*MATERIAL SUPPLIED:*
-- -- --
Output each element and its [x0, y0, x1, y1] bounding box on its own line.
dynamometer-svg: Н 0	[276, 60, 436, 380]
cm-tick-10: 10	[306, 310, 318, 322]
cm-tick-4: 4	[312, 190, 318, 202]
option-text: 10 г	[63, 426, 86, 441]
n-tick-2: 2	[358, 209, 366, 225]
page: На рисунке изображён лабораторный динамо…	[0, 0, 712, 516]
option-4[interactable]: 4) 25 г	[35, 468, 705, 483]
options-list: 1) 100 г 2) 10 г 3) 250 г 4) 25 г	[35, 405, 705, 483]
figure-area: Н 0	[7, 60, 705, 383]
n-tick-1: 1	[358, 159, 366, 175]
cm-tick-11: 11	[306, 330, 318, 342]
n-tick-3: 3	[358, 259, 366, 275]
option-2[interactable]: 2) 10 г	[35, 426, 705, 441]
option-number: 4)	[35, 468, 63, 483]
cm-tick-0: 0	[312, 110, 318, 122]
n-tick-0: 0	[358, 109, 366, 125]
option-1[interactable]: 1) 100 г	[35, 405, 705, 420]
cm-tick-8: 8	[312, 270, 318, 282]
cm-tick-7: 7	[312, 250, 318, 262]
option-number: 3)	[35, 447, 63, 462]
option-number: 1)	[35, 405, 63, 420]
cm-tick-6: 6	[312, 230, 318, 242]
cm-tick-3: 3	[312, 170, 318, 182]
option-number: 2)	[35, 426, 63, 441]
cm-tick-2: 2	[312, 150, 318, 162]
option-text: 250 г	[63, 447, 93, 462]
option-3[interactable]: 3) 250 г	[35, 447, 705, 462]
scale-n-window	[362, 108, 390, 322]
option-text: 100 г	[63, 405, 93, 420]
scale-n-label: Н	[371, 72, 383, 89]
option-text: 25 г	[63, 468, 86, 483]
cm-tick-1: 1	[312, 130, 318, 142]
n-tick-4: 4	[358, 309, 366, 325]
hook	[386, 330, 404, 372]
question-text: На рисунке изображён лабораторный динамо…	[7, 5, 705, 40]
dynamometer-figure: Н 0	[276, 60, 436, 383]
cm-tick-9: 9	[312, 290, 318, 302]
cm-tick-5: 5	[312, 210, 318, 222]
-- -- --
*TASK INSTRUCTIONS:*
Using the material above, return every line that holds the string "динамо".

*ANSWER AREA:*
page: На рисунке изображён лабораторный динамо…	[0, 0, 712, 516]
question-text: На рисунке изображён лабораторный динамо…	[7, 5, 705, 40]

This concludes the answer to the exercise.